DIRECTIONS FOR THIS TASK>
One line at a time, check the entries below for the word "Öznitelik", and copy each line that has it.

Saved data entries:

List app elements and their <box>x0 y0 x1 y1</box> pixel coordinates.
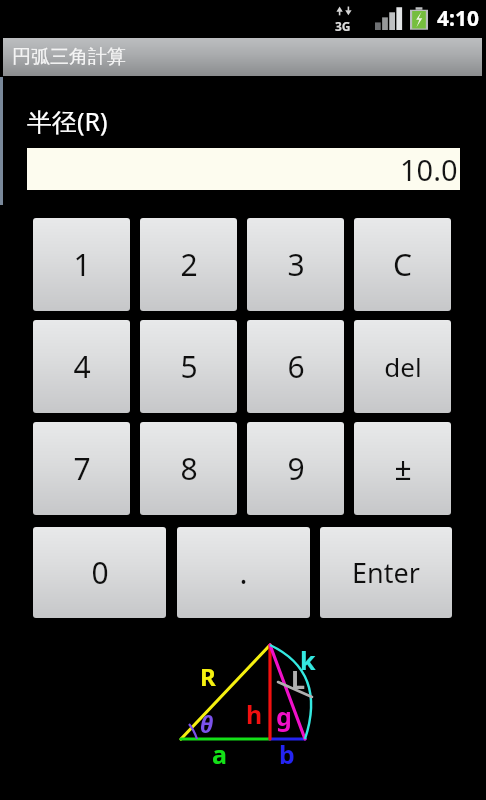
staticText: R <box>200 660 216 693</box>
staticText: . <box>239 552 248 593</box>
staticText: 10.0 <box>400 150 458 189</box>
staticText: 6 <box>287 346 305 387</box>
staticText: 3 <box>287 244 305 285</box>
staticText: 1 <box>73 244 91 285</box>
button[interactable]: 2 <box>140 218 237 311</box>
staticText: h <box>246 697 263 731</box>
button[interactable]: 4 <box>33 320 130 413</box>
staticText: 4 <box>73 346 91 387</box>
staticText: 2 <box>180 244 198 285</box>
staticText: k <box>300 643 316 677</box>
button[interactable]: 5 <box>140 320 237 413</box>
staticText: 0 <box>91 552 109 593</box>
button[interactable]: Enter <box>320 527 452 618</box>
staticText: 半径(R) <box>27 104 108 138</box>
staticText: 9 <box>287 448 305 489</box>
button[interactable]: del <box>354 320 451 413</box>
staticText: b <box>279 737 295 771</box>
button[interactable]: 7 <box>33 422 130 515</box>
staticText: 7 <box>73 448 91 489</box>
button[interactable]: 6 <box>247 320 344 413</box>
staticText: 円弧三角計算 <box>12 45 126 69</box>
button[interactable]: 1 <box>33 218 130 311</box>
staticText: 3G <box>335 18 351 34</box>
button[interactable]: 8 <box>140 422 237 515</box>
staticText: 4:10 <box>437 4 479 33</box>
staticText: C <box>393 244 412 285</box>
other: Arc triangle diagram <box>170 636 326 766</box>
button[interactable]: . <box>177 527 310 618</box>
staticText: Enter <box>352 554 420 591</box>
staticText: 8 <box>180 448 198 489</box>
button[interactable]: 10.0 <box>27 148 460 190</box>
staticText: a <box>212 737 227 771</box>
staticText: del <box>384 349 422 384</box>
staticText: ± <box>394 448 412 489</box>
staticText: L <box>291 662 305 696</box>
staticText: θ <box>200 708 214 739</box>
button[interactable]: 3 <box>247 218 344 311</box>
staticText: g <box>276 699 292 733</box>
button[interactable]: C <box>354 218 451 311</box>
button[interactable]: 9 <box>247 422 344 515</box>
staticText: 5 <box>180 346 198 387</box>
button[interactable]: ± <box>354 422 451 515</box>
button[interactable]: 0 <box>33 527 166 618</box>
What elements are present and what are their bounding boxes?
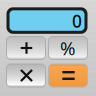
button[interactable]: Percent xyxy=(48,36,88,60)
button[interactable]: Equals xyxy=(48,64,88,87)
button[interactable]: Multiply xyxy=(6,64,46,87)
button[interactable]: Add xyxy=(6,36,46,60)
staticText: % xyxy=(60,36,76,60)
staticText: 0 xyxy=(72,10,82,32)
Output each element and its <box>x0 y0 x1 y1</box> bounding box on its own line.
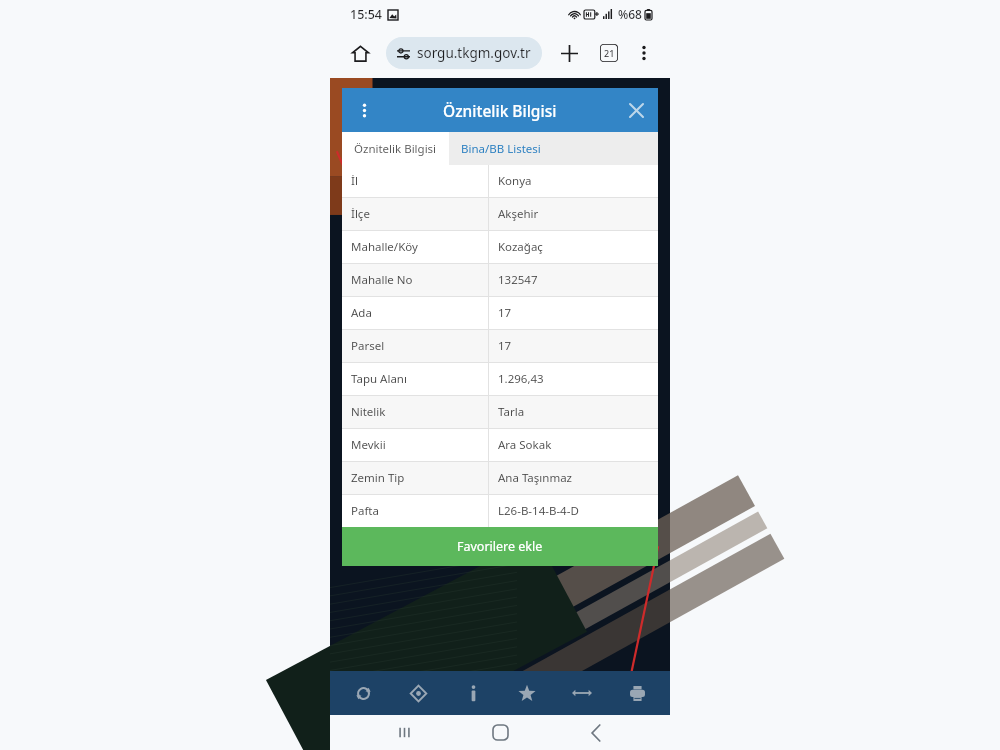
button[interactable]: Tabs: 21 <box>594 38 624 68</box>
staticText: %68 <box>618 6 642 22</box>
button[interactable]: Öznitelik Bilgisi <box>342 132 449 165</box>
staticText: L26-B-14-B-4-D <box>498 503 579 519</box>
staticText: Parsel <box>351 338 385 354</box>
staticText: İlçe <box>351 206 370 222</box>
staticText: Nitelik <box>351 404 386 420</box>
staticText: 1.296,43 <box>498 371 544 387</box>
staticText: Pafta <box>351 503 379 519</box>
button[interactable]: Back <box>574 715 618 750</box>
staticText: Mevkii <box>351 437 386 453</box>
staticText: 132547 <box>498 272 538 288</box>
button[interactable]: Close <box>620 94 652 126</box>
staticText: Ara Sokak <box>498 437 552 453</box>
staticText: Bina/BB Listesi <box>461 141 541 157</box>
button[interactable]: Print <box>615 671 659 715</box>
button[interactable]: Favorites <box>505 671 549 715</box>
button[interactable]: Tapu Alanı <box>342 363 658 395</box>
staticText: Akşehir <box>498 206 539 222</box>
staticText: Konya <box>498 173 532 189</box>
button[interactable]: Parsel <box>342 330 658 362</box>
staticText: Öznitelik Bilgisi <box>443 100 557 121</box>
button[interactable]: Menu <box>348 94 380 126</box>
button[interactable]: Home <box>478 715 522 750</box>
staticText: Mahalle No <box>351 272 413 288</box>
button[interactable]: Mevkii <box>342 429 658 461</box>
button[interactable]: Pafta <box>342 495 658 527</box>
staticText: Tapu Alanı <box>351 371 407 387</box>
button[interactable]: Nitelik <box>342 396 658 428</box>
staticText: Ada <box>351 305 372 321</box>
button[interactable]: Recent apps <box>382 715 426 750</box>
button[interactable]: More options <box>632 38 656 68</box>
staticText: 17 <box>498 338 512 354</box>
button[interactable]: Measure <box>560 671 604 715</box>
staticText: sorgu.tkgm.gov.tr <box>417 44 531 62</box>
staticText: 21 <box>604 47 615 59</box>
button[interactable]: Locate <box>396 671 440 715</box>
button[interactable]: Zemin Tip <box>342 462 658 494</box>
staticText: 15:54 <box>350 6 383 23</box>
button[interactable]: sorgu.tkgm.gov.tr <box>386 37 542 69</box>
button[interactable]: Favorilere ekle <box>342 527 658 566</box>
button[interactable]: Mahalle/Köy <box>342 231 658 263</box>
button[interactable]: Mahalle No <box>342 264 658 296</box>
staticText: İl <box>351 173 358 189</box>
staticText: Öznitelik Bilgisi <box>354 141 437 157</box>
staticText: Tarla <box>498 404 525 420</box>
button[interactable]: Info <box>451 671 495 715</box>
staticText: Mahalle/Köy <box>351 239 418 255</box>
button[interactable]: Bina/BB Listesi <box>449 132 553 165</box>
button[interactable]: Home <box>344 37 376 69</box>
staticText: Kozağaç <box>498 239 543 255</box>
button[interactable]: İlçe <box>342 198 658 230</box>
staticText: 17 <box>498 305 512 321</box>
button[interactable]: New tab <box>554 38 584 68</box>
button[interactable]: Ada <box>342 297 658 329</box>
staticText: Favorilere ekle <box>457 538 543 555</box>
button[interactable]: İl <box>342 165 658 197</box>
staticText: Zemin Tip <box>351 470 405 486</box>
staticText: Ana Taşınmaz <box>498 470 573 486</box>
button[interactable]: Refresh <box>341 671 385 715</box>
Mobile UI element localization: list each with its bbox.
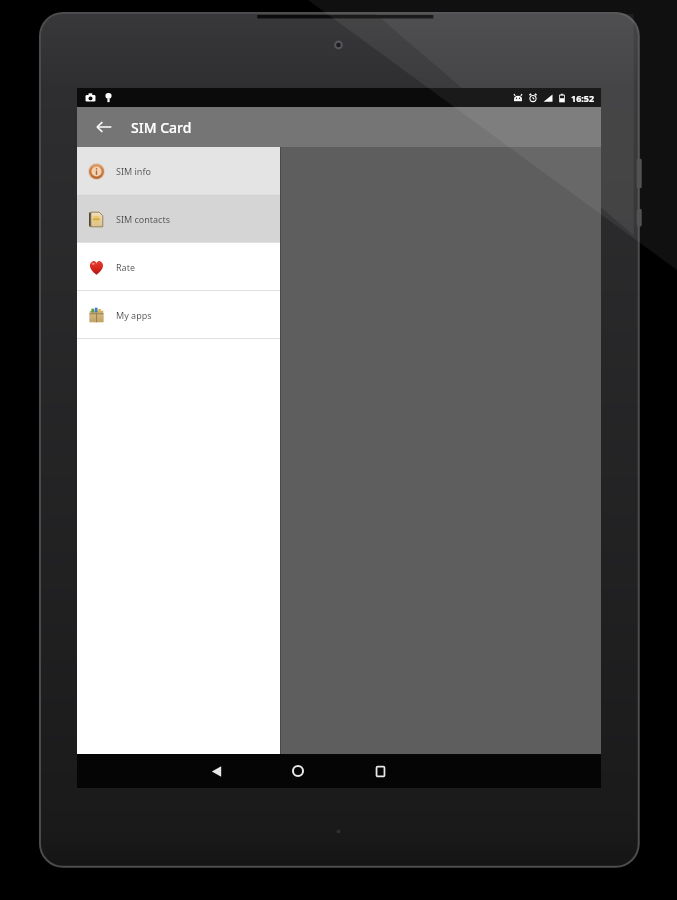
staticText: SIM Card (131, 118, 192, 137)
button[interactable]: Rate (77, 243, 280, 290)
button[interactable]: Navigate up (89, 112, 119, 142)
staticText: Rate (116, 261, 135, 273)
staticText: SIM contacts (116, 213, 171, 225)
staticText: SIM info (116, 165, 151, 177)
staticText: 16:52 (571, 92, 595, 104)
staticText: My apps (116, 309, 152, 321)
button[interactable]: SIM info (77, 147, 280, 194)
button[interactable]: SIM contacts (77, 195, 280, 242)
button[interactable]: Back (199, 754, 233, 788)
button[interactable]: Home (281, 754, 315, 788)
button[interactable]: My apps (77, 291, 280, 338)
button[interactable]: Recent apps (363, 754, 397, 788)
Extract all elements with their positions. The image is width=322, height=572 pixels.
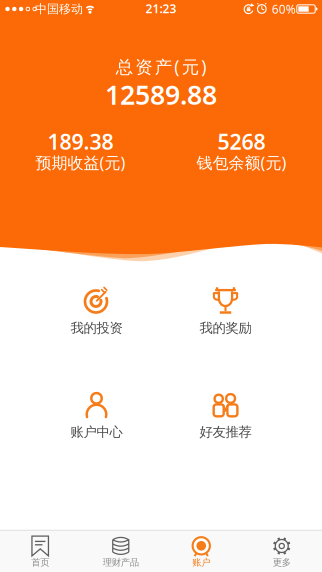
button[interactable]: 我的投资 — [36, 274, 156, 344]
staticText: 12589.88 — [105, 77, 217, 112]
staticText: 189.38 — [48, 127, 114, 156]
staticText: 5268 — [218, 127, 266, 156]
button[interactable]: 账户 — [161, 530, 242, 572]
staticText: 账户中心 — [70, 424, 122, 440]
button[interactable]: 好友推荐 — [166, 378, 286, 448]
button[interactable]: 理财产品 — [80, 530, 161, 572]
staticText: 好友推荐 — [200, 424, 252, 440]
button[interactable]: 我的奖励 — [166, 274, 286, 344]
button[interactable]: 首页 — [0, 530, 80, 572]
staticText: 60% — [272, 1, 296, 17]
button[interactable]: 账户中心 — [36, 378, 156, 448]
staticText: 首页 — [31, 557, 49, 568]
staticText: 总资产(元) — [116, 55, 206, 78]
staticText: 我的奖励 — [200, 320, 252, 336]
button[interactable]: 更多 — [242, 530, 322, 572]
staticText: 理财产品 — [103, 557, 139, 568]
staticText: 钱包余额(元) — [196, 152, 286, 173]
staticText: 21:23 — [146, 0, 176, 16]
staticText: 账户 — [192, 557, 210, 568]
staticText: 中国移动 — [35, 2, 83, 16]
staticText: 更多 — [273, 557, 291, 568]
staticText: 我的投资 — [70, 320, 122, 336]
staticText: 预期收益(元) — [36, 152, 126, 173]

YOUR RESPONSE>
button[interactable]: Öznitelik Bilgisi <box>342 132 449 165</box>
staticText: Öznitelik Bilgisi <box>443 100 557 121</box>
staticText: Öznitelik Bilgisi <box>354 141 437 157</box>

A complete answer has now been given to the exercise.